=== Input ===
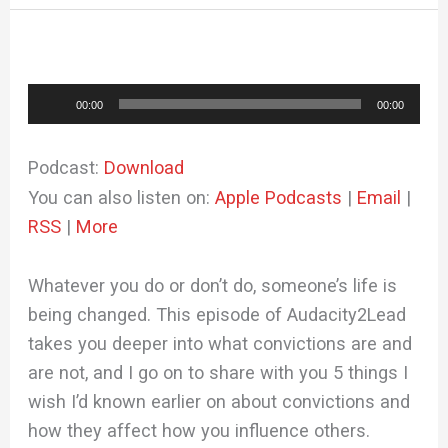
Audio
00:00
00:00
Player
Podcast:
Download
You can also listen on:
Apple Podcasts
|
Email
|
RSS
|
More
Whatever you do or don’t do, someone’s life is
being changed. This episode of Audacity2Lead
takes you deeper into what convictions are and
are not, and I go on to share with you 5 things I
wish I’d known earlier on about convictions and
how they affect how you influence others.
===
Exercise objective:
Search the entries for the word "convictions", then copy every line in which it is found.

Task solution:
takes you deeper into what convictions are and
wish I’d known earlier on about convictions and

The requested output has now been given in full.